* [Goal of the exercise]: Please write out exactly the lines from the opening of the listing through the line that holds "Home (166, 2512)", including both, and nothing else; no pictures.

* [Dataset records]:
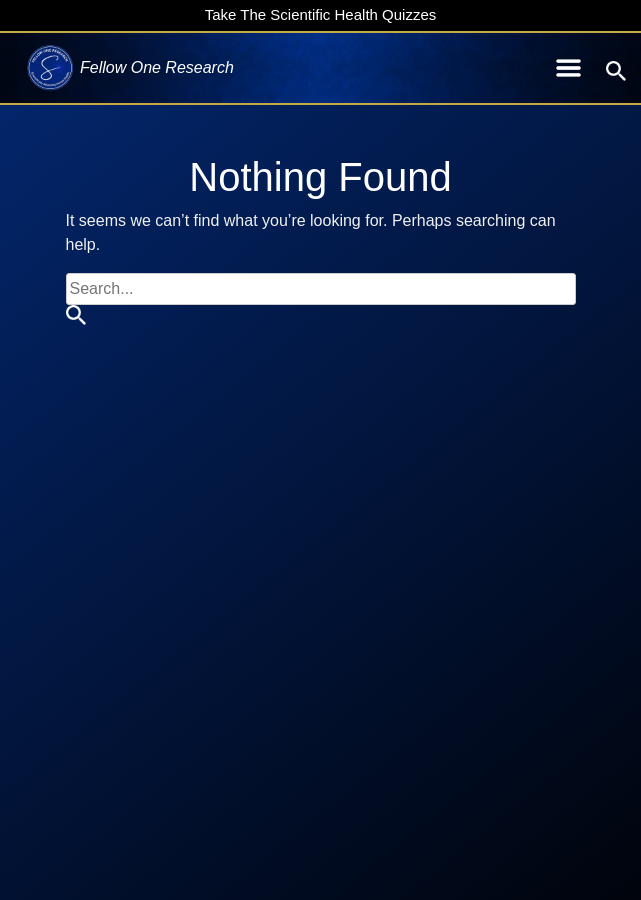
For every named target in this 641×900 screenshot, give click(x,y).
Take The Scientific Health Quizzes (321, 14)
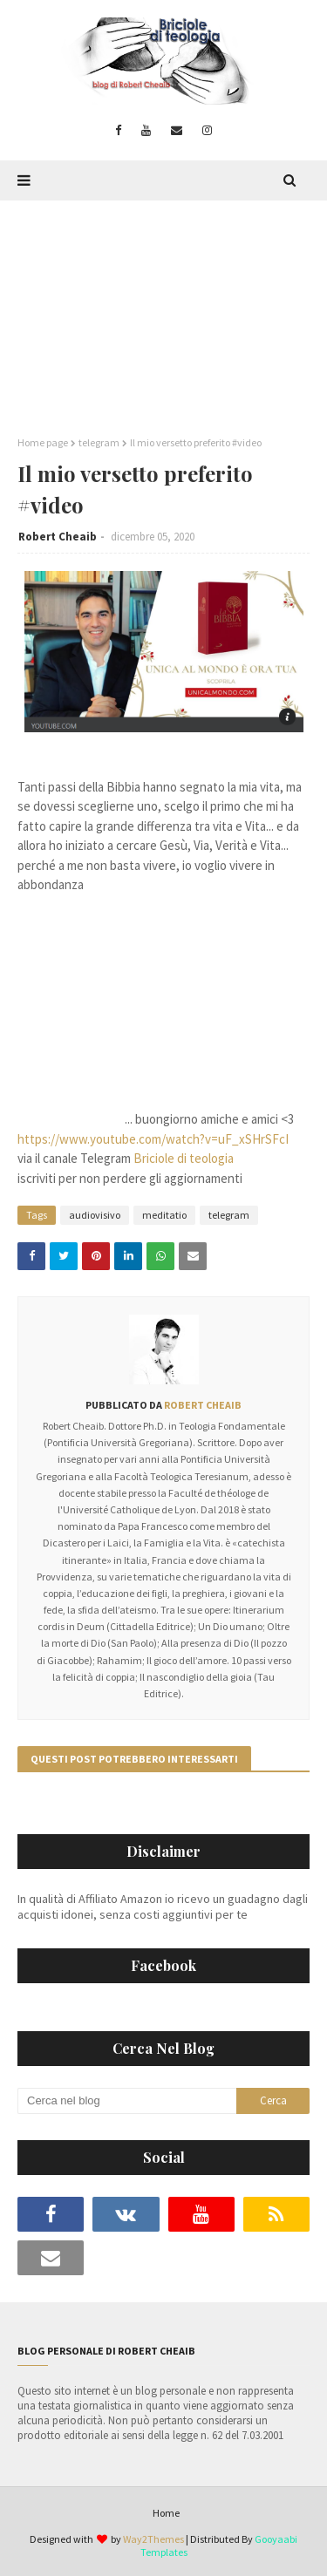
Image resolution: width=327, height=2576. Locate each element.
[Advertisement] (163, 309)
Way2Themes (153, 2538)
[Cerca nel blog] (126, 2101)
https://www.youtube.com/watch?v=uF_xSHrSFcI (153, 1139)
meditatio (164, 1214)
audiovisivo (94, 1214)
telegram (98, 442)
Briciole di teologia (183, 1158)
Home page (42, 442)
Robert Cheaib (57, 536)
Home (166, 2512)
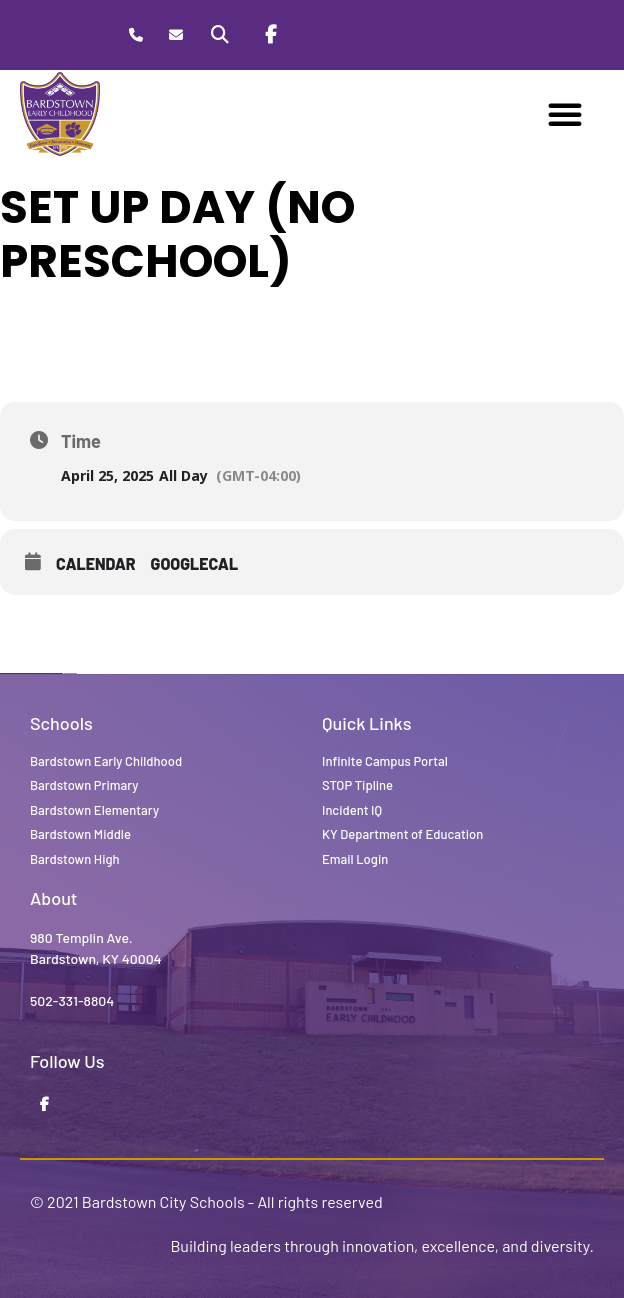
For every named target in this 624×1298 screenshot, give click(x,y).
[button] (565, 114)
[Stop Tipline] (321, 35)
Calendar (96, 563)
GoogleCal (195, 563)
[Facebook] (271, 35)
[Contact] (175, 35)
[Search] (220, 35)
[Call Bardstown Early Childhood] (136, 35)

* [The completed task]:
For every named target in this 641×900 screenshot, give click(x,y).
Take The Scientific Health Quizzes (321, 14)
Image resolution: width=327, height=2576. Locate each element.
[Advertisement] (163, 309)
Way2Themes (153, 2538)
[Cerca nel blog] (126, 2101)
https://www.youtube.com/watch?v=uF_xSHrSFcI (153, 1139)
meditatio (164, 1214)
audiovisivo (94, 1214)
telegram (98, 442)
Briciole di teologia (183, 1158)
Home page (42, 442)
Robert Cheaib (57, 536)
Home (166, 2512)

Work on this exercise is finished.